Figure 2 displays summaries of the full simulation results from our investigation of the uniform prior. Similar to Figure 1, the top plot of Figure 2 displays the average and range of the marginal rejection probabilities and family-wise error rates; and the bottom plot displays the average and range of the trial size. In both plots, the x-axis displays the 36 combinations of a and b hyperparameter inputs for the uniform(a, b) prior, ordered by a. Looking across panels in Figure 2, we see the range for the power, error rates, and sample size decrease as we increase the lower bound of the uniform prior on σ away from zero. Looking within each panel, we see fairly robust results when the upper bound b is greater than 1. In this simulation study, for large enough a the performance of the design is similar to that of independent designs. This is because we are artificially imposing at least a2 amount of variability into the model which encourages less sharing of information across baskets as a increases. While some specifications of a > 0 displayed desirable performance in our simulation study, we cannot recommend these prior specifications as a robust choice in a practical trial without supporting prior information for a > 0. Based on these results, the uniform prior is fairly robust assuming a lower bound of 0 and upper bound greater than 1.

Figure 2.

Figure 2.

The x-axis displays the assumed prior lower and upper bound hyperparameters for the Uniform(a,b) prior distribution on σ. (Top) Presented are the average and range of the power (green), marginal false positive rate (blue), and family wise error rate (red) across all scenarios (A = 0, 1, …, K = 5 baskets active). (Bottom) Presented are the average and range of the expected trial size across all scenarios.

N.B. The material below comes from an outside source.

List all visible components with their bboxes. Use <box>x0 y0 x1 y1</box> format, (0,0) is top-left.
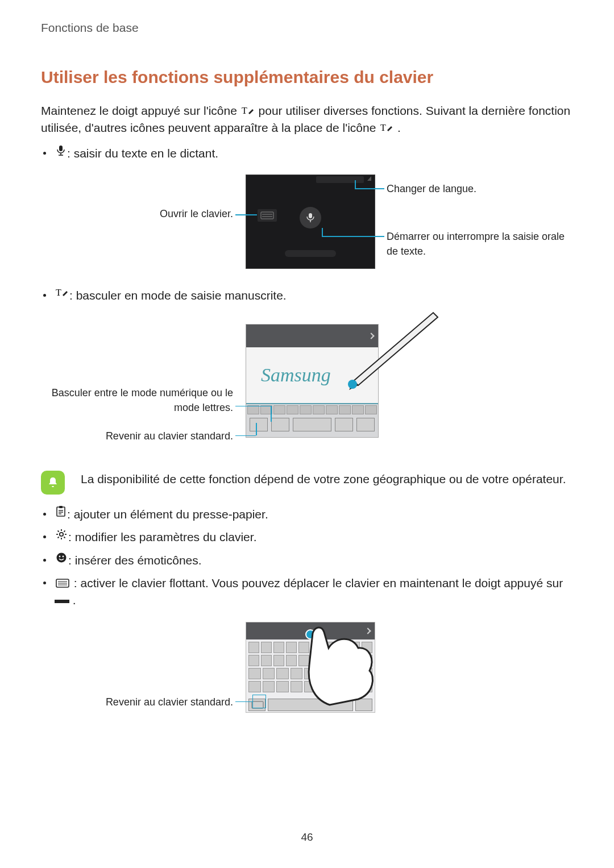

Table 3 displays three strata with the operating characteristics for three prior specifications using a half-t prior with different scales and degrees of freedom. Here, the first column displays the assumed scale (s) and degree of freedom (df). The first and second strata of Table 3 assume a large degree of freedom (df = 100) which approximates the half-Normal prior on σ, with increasing scale, s. For small scale s = 0.5, the family-wise error rate increases from the calibrated 8% under the null scenario to 28% under the one active scenario to 49% under the four active scenario. For larger s = 500, the family-wise error rate is controlled at around 18% across all heterogeneous scenarios (calibrated at 8% for 0 active). In the last two strata, we see the half-Normal prior with large scale and half-Cauchy prior with modest scale display very similar and desirable results.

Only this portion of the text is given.